→ Try it
Starting at the line with "Herbalis doo", retype each line exactly up to and including the final line of the records below.

::: Input :::

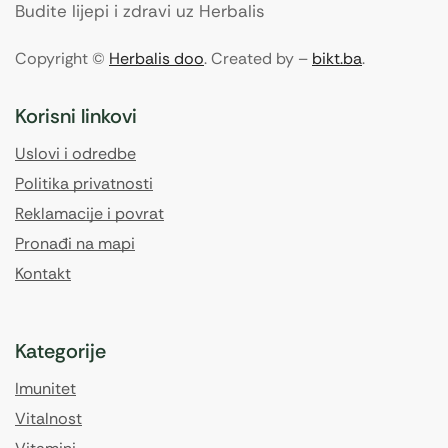
Budite lijepi i zdravi uz Herbalis
Copyright ©
Herbalis doo
. Created by –
bikt.ba
.
Korisni linkovi
Uslovi i odredbe
Politika privatnosti
Reklamacije i povrat
Pronađi na mapi
Kontakt
Kategorije
Imunitet
Vitalnost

:::

→ Answer for this exercise
Herbalis doo
. Created by –
bikt.ba
.
Korisni linkovi
Uslovi i odredbe
Politika privatnosti
Reklamacije i povrat
Pronađi na mapi
Kontakt
Kategorije
Imunitet
Vitalnost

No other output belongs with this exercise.